Havia preconceitos. Na década de 1980, vi um alto funcionário público argelino recusar-se a sentar-se à mesa do computador, durante um curso em que se simulavam custos de escolas profissionais.
Quando minha filha tinha 11 anos, ofereci a ela um generoso prêmio financeiro, com a condição de usar os 10 dedos para digitar os arquivos de um livro. Após essa tarefa, tornou-se rapidíssima no teclado. Hoje, o aprendizado é facilitado por centenas de softwares de digitação, alguns gratuitos. Treinei por algumas horas com um deles e observei progressos bem consideráveis.
Inicialmente, passar da “catação de milho” para os 10 dedos sem olhar o teclado traz perda de velocidade. Difícil precisar, mas, após 10 a 30 horas, a velocidade aumenta, sem que façamos qualquer esforço deliberado. Cresce no piloto automático. Em contraste, quem “cata milho” avança bem mais lentamente, se é que avança. Já foi medido, o melhor “catador de milho” não atinge a velocidade de um medíocre datilógrafo de 10 dedos.
Para quem gosta de teorias, falemos de uma memória muscular.
Há vantagens óbvias em dominar o método certo.
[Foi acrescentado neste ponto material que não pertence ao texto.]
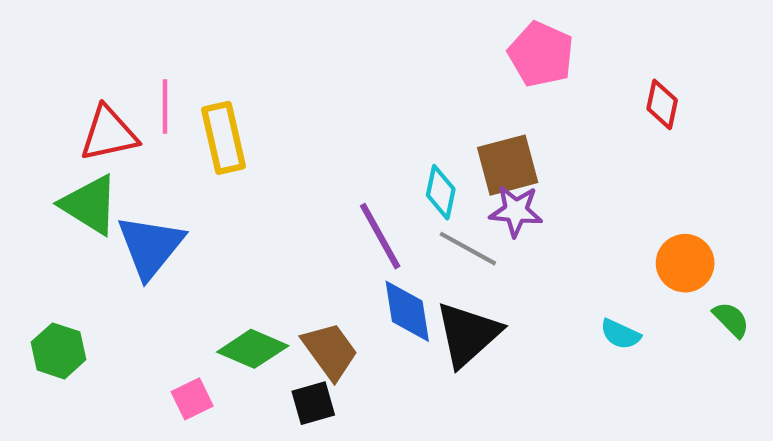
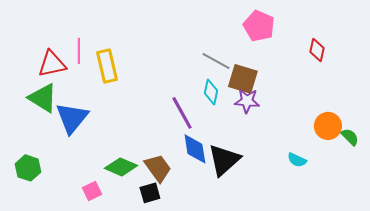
brown square: (508, 165) -> (243, 79), turned 32
gray line: (468, 249) -> (216, 61), moved
green semicircle: (731, 320) -> (350, 137), moved

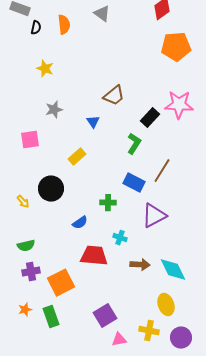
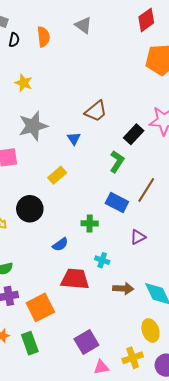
gray star: (54, 110) -> (33, 126), size x1.6
purple triangle: (154, 216) -> (138, 237), size x0.6
yellow cross: (149, 331) -> (133, 358), turned -30

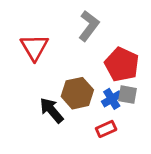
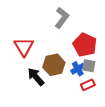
red triangle: (34, 47) -> (24, 47), moved
red rectangle: (106, 129) -> (88, 85), moved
Em primeiro lugar, escrevemos mais rápido (mais de 30 palavras por minuto, em contraste com 20, para os “catadores” usuais). Se o teclado dispensa a visão, olhamos a tela, vendo os resultados e corrigindo rapidamente os erros. Sobretudo, pensamos mais no que redigimos. Segundo a revista digital MIT Technological Review (15/8/11), “nosso cérebro fica livre para pensar nas ideias, sem ter de desperdiçar recursos mentais... Podemos escrever na velocidade do nosso pensamento”.
Valem o esforço e a frustração inicial de ver a velocidade cair para a metade ou um terço da que se conseguia “catando milho”? Impossível quantificar a perda de produtividade dos “catadores de milho”, mas deve ser escandalosamente alta. Quem escreve muito terá grandes vantagens no investimento.